@Löschen:
https://www.musiker-board.de/regeln-news-tipps-bt/256685-benutzerkonto-loeschen.html
Natürlich hast du Recht, dass man keine Panik schieben soll. Stimmbänder sind nicht aus Zucker. Aber nicht, indem du die Existenz von Risiken und Schäden komplett verleugnest oder verniedlichst.
Auf deine PN werde ich jetzt öffentlich antworten ohne den genauen Inhalt zu posten (musst du wenn das selbst tun), denn es hat doch eine Relevanz für alle Diskussionsbeteiligte. Eigentlich ist es auch vergebene Liebesmüh dir zu antworten, weil du eh schon ein gefestigtes Bild von Ärzten und Gesangslehrern hast. Aber trotzdem sollst du nicht ohne Diskussion deiner Thesen den Abgang machen:
1) Hat jemand je was anderes behauptet? Gib mir ein Zitat wo im Prinzip steht, dass gesund krank ist.
2) "ungewohnte Widerstände" sind also keine Überlastung? Außerdem hast du immer noch nicht kapiert, dass Ödem nicht gleich Ödem ist. Ein Reinke Ödem ist nicht das gleiche wie ein subkutanes Beinödem. Lies das Thema "Ödem" nach, bilde dich fort, aber nee, da sitzen ja nur Scharlatane.
Zudem ist eine Stimmlippe tausendfach kleiner als ein Bein. 1 ml intramuskuläre Flüssigkeit in einem Bein ist ein Pups, aber 1 ml subepitheliales Ödem in einem Stimmband ist relevant. Auch wenn die meisten Reinke Ödeme nach konservativer Therapie ausheilen - die übrigens aus Stimmruhe und erst NACH Ausheilen logopädisch behandelt werden, aber zur Redizivprophylaxe - ist ein reversibler Schaden ein Schaden und ein irreversibler Schaden, der dich zwar nicht behindert bleibt trotzdem weiterhin ein Schaden. Von "zwangsläufiger" Ödembildung redet auch keiner, Zitat bitte. Nur weil etwas selten ist, ist es noch lange nicht inexistent.
3) Das heißt noch lange nicht, dass das alles völliger Humbug ist, zumal es keine Literatur gibt, die das Gegenteil behauptet, nämlich das was du so mit voller Überzeugung schreibst: Dass es durch falschen Stimmeinsatz niemals Schäden geben kann.
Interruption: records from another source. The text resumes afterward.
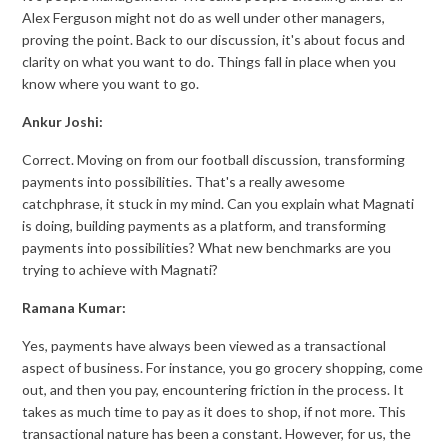
Alex Ferguson might not do as well under other managers,
proving the point. Back to our discussion, it's about focus and
clarity on what you want to do. Things fall in place when you
know where you want to go.
Ankur Joshi:
Correct. Moving on from our football discussion, transforming
payments into possibilities. That's a really awesome
catchphrase, it stuck in my mind. Can you explain what Magnati
is doing, building payments as a platform, and transforming
payments into possibilities? What new benchmarks are you
trying to achieve with Magnati?
Ramana Kumar:
Yes, payments have always been viewed as a transactional
aspect of business. For instance, you go grocery shopping, come
out, and then you pay, encountering friction in the process. It
takes as much time to pay as it does to shop, if not more. This
transactional nature has been a constant. However, for us, the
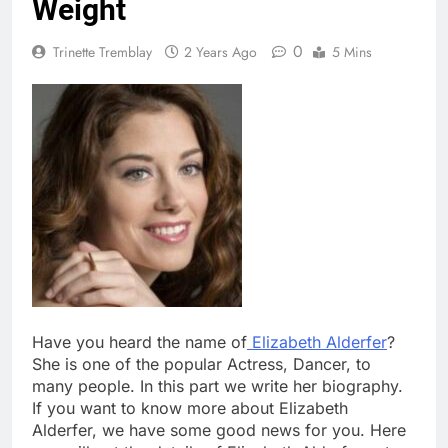
Weight
0
Trinette Tremblay
2 Years Ago
5 Mins
Have you heard the name of
Elizabeth Alderfer
?
She is one of the popular Actress, Dancer, to
many people. In this part we write her biography.
If you want to know more about Elizabeth
Alderfer, we have some good news for you. Here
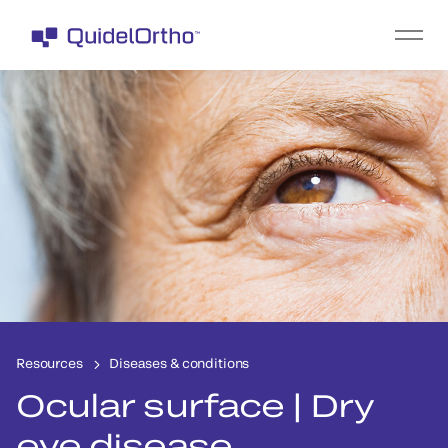
Resources
Diseases & conditions
Ocular surface | Dry
eye disease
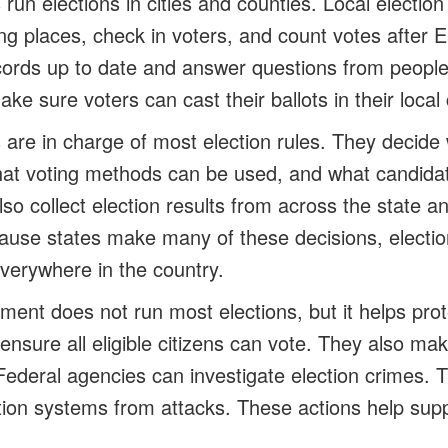
run elections in cities and counties. Local electio
ling places, check in voters, and count votes after 
cords up to date and answer questions from people
ke sure voters can cast their ballots in their loca
are in charge of most election rules. They decid
what voting methods can be used, and what candidat
also collect election results from across the state
ecause states make many of these decisions, electio
verywhere in the country.
ent does not run most elections, but it helps prote
ensure all eligible citizens can vote. They also ma
 Federal agencies can investigate election crimes. 
tion systems from attacks. These actions help suppo
.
Und wie gesagt, gibt es keine wissenschaftliche "Beweise". Wenn etwas für dich nur etwas existiert, was wissenschaftlich bewiesen ist, dann existiert ja gar nichts. Aber das geht zu tief in die Relativitätstheorie.
4) Und nochmal, wer spricht von "zwangsläufig". Du bist der einzige, der mit Absolutismen Behauptungen aufstellt, der "mit 100% Sicherheit", "auf jeden Fall" und "unmöglich" um sich wirft. Und wiederum hast du das mit Ödem immer noch nicht geschnallt. Ein Ödem ist nicht erst ein Ödem, wenn es von außen sichtbar ist.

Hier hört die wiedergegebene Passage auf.